Lastly, the authors investigated in more depth 2 cell types at the opposite ends of the differentiation spectrum, namely the HSC-like AML cells and the monocyte-like cells. Confirming previous studies,⁵ HSC-like cells were found to co-express stemness-related and myeloid-priming genes. Monocyte-like cells, instead, expressed immunomodulatory factors and immunosuppressive myeloid markers, and strongly inhibited T-cell activation in vitro (Fig. 1). Albeit variable in abundance, myeloid-like cells were found in most of the AML samples analyzed, thus suggesting that they may play important roles in shaping an immunosuppressive microenvironment in the bone marrow. Functional studies will be necessary to extend these observations and dissect the mechanisms by which myeloid-like AML cells contribute to the development of the disease.
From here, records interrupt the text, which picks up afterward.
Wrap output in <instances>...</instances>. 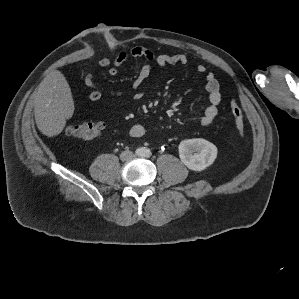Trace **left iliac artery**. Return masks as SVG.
<instances>
[{"mask_svg":"<svg viewBox=\"0 0 299 299\" xmlns=\"http://www.w3.org/2000/svg\"><path fill=\"white\" fill-rule=\"evenodd\" d=\"M144 156H145V157H150V156H151V152H150V150L146 149V150L144 151Z\"/></svg>","mask_w":299,"mask_h":299,"instance_id":"1","label":"left iliac artery"}]
</instances>
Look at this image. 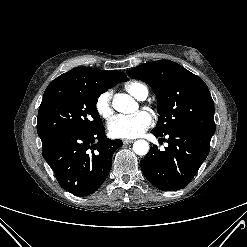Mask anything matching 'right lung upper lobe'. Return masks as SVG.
Segmentation results:
<instances>
[{
	"instance_id": "right-lung-upper-lobe-1",
	"label": "right lung upper lobe",
	"mask_w": 247,
	"mask_h": 247,
	"mask_svg": "<svg viewBox=\"0 0 247 247\" xmlns=\"http://www.w3.org/2000/svg\"><path fill=\"white\" fill-rule=\"evenodd\" d=\"M124 81H127V77L120 71H103L90 67H78L53 80L46 88L44 95L69 84H95L108 90Z\"/></svg>"
}]
</instances>
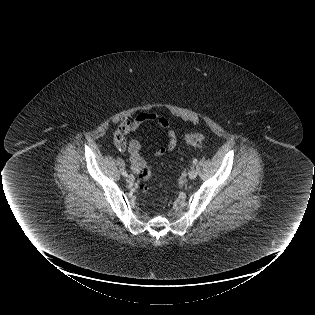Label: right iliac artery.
Returning <instances> with one entry per match:
<instances>
[{"label":"right iliac artery","mask_w":315,"mask_h":315,"mask_svg":"<svg viewBox=\"0 0 315 315\" xmlns=\"http://www.w3.org/2000/svg\"><path fill=\"white\" fill-rule=\"evenodd\" d=\"M122 175L125 176V177H127L128 174H127L126 171H123V172H122Z\"/></svg>","instance_id":"82829eb1"}]
</instances>
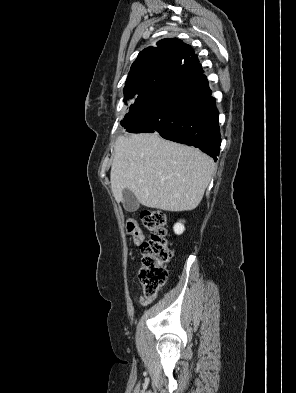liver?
<instances>
[{
  "instance_id": "6515ba94",
  "label": "liver",
  "mask_w": 296,
  "mask_h": 393,
  "mask_svg": "<svg viewBox=\"0 0 296 393\" xmlns=\"http://www.w3.org/2000/svg\"><path fill=\"white\" fill-rule=\"evenodd\" d=\"M214 168V161L194 147L165 140L157 133L129 134L115 142L111 189L117 202H123V190L128 189L149 208L193 210Z\"/></svg>"
}]
</instances>
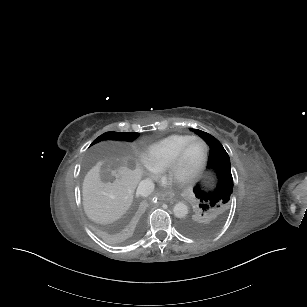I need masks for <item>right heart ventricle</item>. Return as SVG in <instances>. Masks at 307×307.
<instances>
[{
  "mask_svg": "<svg viewBox=\"0 0 307 307\" xmlns=\"http://www.w3.org/2000/svg\"><path fill=\"white\" fill-rule=\"evenodd\" d=\"M189 138L191 135L188 134H170L154 142L138 143L133 146L131 153L150 166L163 167Z\"/></svg>",
  "mask_w": 307,
  "mask_h": 307,
  "instance_id": "right-heart-ventricle-1",
  "label": "right heart ventricle"
}]
</instances>
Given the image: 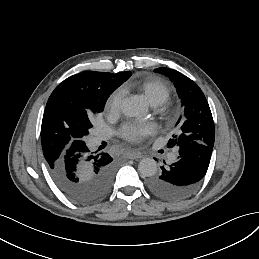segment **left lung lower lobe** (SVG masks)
Masks as SVG:
<instances>
[{
    "instance_id": "obj_1",
    "label": "left lung lower lobe",
    "mask_w": 259,
    "mask_h": 259,
    "mask_svg": "<svg viewBox=\"0 0 259 259\" xmlns=\"http://www.w3.org/2000/svg\"><path fill=\"white\" fill-rule=\"evenodd\" d=\"M178 150L177 161L161 167V174L147 181L148 189L165 200H182L197 189L209 167L213 146L191 142Z\"/></svg>"
}]
</instances>
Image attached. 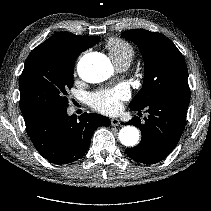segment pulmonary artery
Instances as JSON below:
<instances>
[{"label": "pulmonary artery", "instance_id": "pulmonary-artery-1", "mask_svg": "<svg viewBox=\"0 0 211 211\" xmlns=\"http://www.w3.org/2000/svg\"><path fill=\"white\" fill-rule=\"evenodd\" d=\"M128 66L129 64L127 63H122V64L117 65L119 70H125Z\"/></svg>", "mask_w": 211, "mask_h": 211}]
</instances>
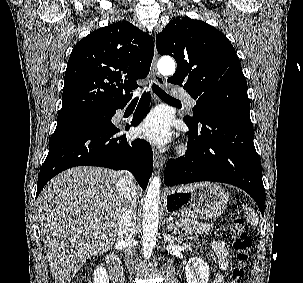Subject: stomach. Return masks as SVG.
<instances>
[{"mask_svg": "<svg viewBox=\"0 0 303 283\" xmlns=\"http://www.w3.org/2000/svg\"><path fill=\"white\" fill-rule=\"evenodd\" d=\"M229 201L225 190L214 183H196L171 189L165 197L166 209L175 215L194 219L216 218Z\"/></svg>", "mask_w": 303, "mask_h": 283, "instance_id": "stomach-1", "label": "stomach"}]
</instances>
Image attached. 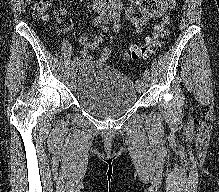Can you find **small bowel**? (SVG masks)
Masks as SVG:
<instances>
[{"instance_id":"1","label":"small bowel","mask_w":219,"mask_h":192,"mask_svg":"<svg viewBox=\"0 0 219 192\" xmlns=\"http://www.w3.org/2000/svg\"><path fill=\"white\" fill-rule=\"evenodd\" d=\"M131 6L124 10L126 19L133 22L136 27L137 33L140 34L142 29L153 19L161 18L166 15V13L173 9L176 5L175 0H152L153 7H149L144 3L143 0H129ZM140 13V17L135 16L136 12ZM66 14V10L63 6L59 5L54 12L56 21L61 24L60 16ZM104 31H108V26L103 23ZM77 43L83 44V48L78 52V56L75 58L78 65H86L94 61L92 56V51H100V47L104 38L102 36L94 37H78L75 40ZM126 58V56H125ZM105 59L103 54H101L100 60Z\"/></svg>"}]
</instances>
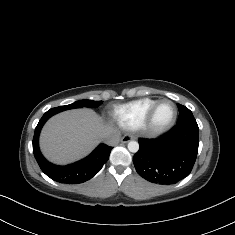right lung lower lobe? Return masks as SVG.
Returning <instances> with one entry per match:
<instances>
[{
  "label": "right lung lower lobe",
  "mask_w": 235,
  "mask_h": 235,
  "mask_svg": "<svg viewBox=\"0 0 235 235\" xmlns=\"http://www.w3.org/2000/svg\"><path fill=\"white\" fill-rule=\"evenodd\" d=\"M54 114L52 109L48 110L40 119L35 128L33 137V153L41 170L51 179L68 184L83 183L96 175L109 159L112 147L100 144L89 156L76 163L58 166L48 162L39 149V134L44 123Z\"/></svg>",
  "instance_id": "98d812e1"
}]
</instances>
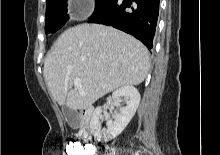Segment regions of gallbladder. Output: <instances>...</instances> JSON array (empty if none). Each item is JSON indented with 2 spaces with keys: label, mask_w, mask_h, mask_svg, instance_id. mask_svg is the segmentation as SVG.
<instances>
[{
  "label": "gallbladder",
  "mask_w": 220,
  "mask_h": 155,
  "mask_svg": "<svg viewBox=\"0 0 220 155\" xmlns=\"http://www.w3.org/2000/svg\"><path fill=\"white\" fill-rule=\"evenodd\" d=\"M63 114L70 125L73 129L77 128L80 123V118L79 115L76 111L68 108L67 106L63 107Z\"/></svg>",
  "instance_id": "1"
}]
</instances>
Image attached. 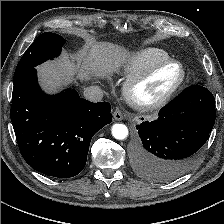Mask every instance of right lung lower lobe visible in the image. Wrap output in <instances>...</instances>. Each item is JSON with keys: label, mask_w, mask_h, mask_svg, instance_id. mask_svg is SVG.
Returning a JSON list of instances; mask_svg holds the SVG:
<instances>
[{"label": "right lung lower lobe", "mask_w": 224, "mask_h": 224, "mask_svg": "<svg viewBox=\"0 0 224 224\" xmlns=\"http://www.w3.org/2000/svg\"><path fill=\"white\" fill-rule=\"evenodd\" d=\"M110 111L109 103L89 102L70 88L43 93L34 67L14 82L10 114L20 152L48 176L69 178L83 170L91 138L112 121Z\"/></svg>", "instance_id": "obj_1"}]
</instances>
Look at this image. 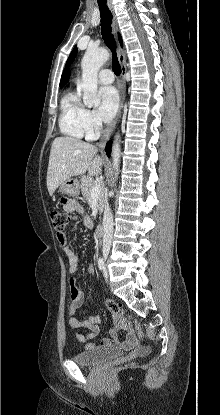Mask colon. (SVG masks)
Wrapping results in <instances>:
<instances>
[{"label":"colon","instance_id":"colon-1","mask_svg":"<svg viewBox=\"0 0 220 415\" xmlns=\"http://www.w3.org/2000/svg\"><path fill=\"white\" fill-rule=\"evenodd\" d=\"M70 219V215L66 211H53L51 213V221L53 227L57 231V234H62L64 228L67 226ZM105 307L113 313L116 317H126L135 326L139 335H142V330L138 321L129 313H127L122 307L113 302L112 300H105Z\"/></svg>","mask_w":220,"mask_h":415}]
</instances>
Although it remains under debate whether T-cells can interact with and eliminate leukemia stem cells (LSCs), it will be intriguing to explore this scenario and verify whether the myeloid-like AML cells protect LSCs from immune-mediated elimination. Along this line and supporting previous findings,⁶ T-regulatory cells, a subset of T-cells endowed with immunosuppressive properties, were decreased in bone marrow aspirates from AML patients. In light of these findings, it is worth dissecting how myeloid-like AML cells affect the leukemic bone marrow microenvironement and LSC niches. Last, but not least, it will be important to exploit the technological advances developed by van Galen and colleagues to characterize preleukemic clones as well as the heterogeneity at the LSC level.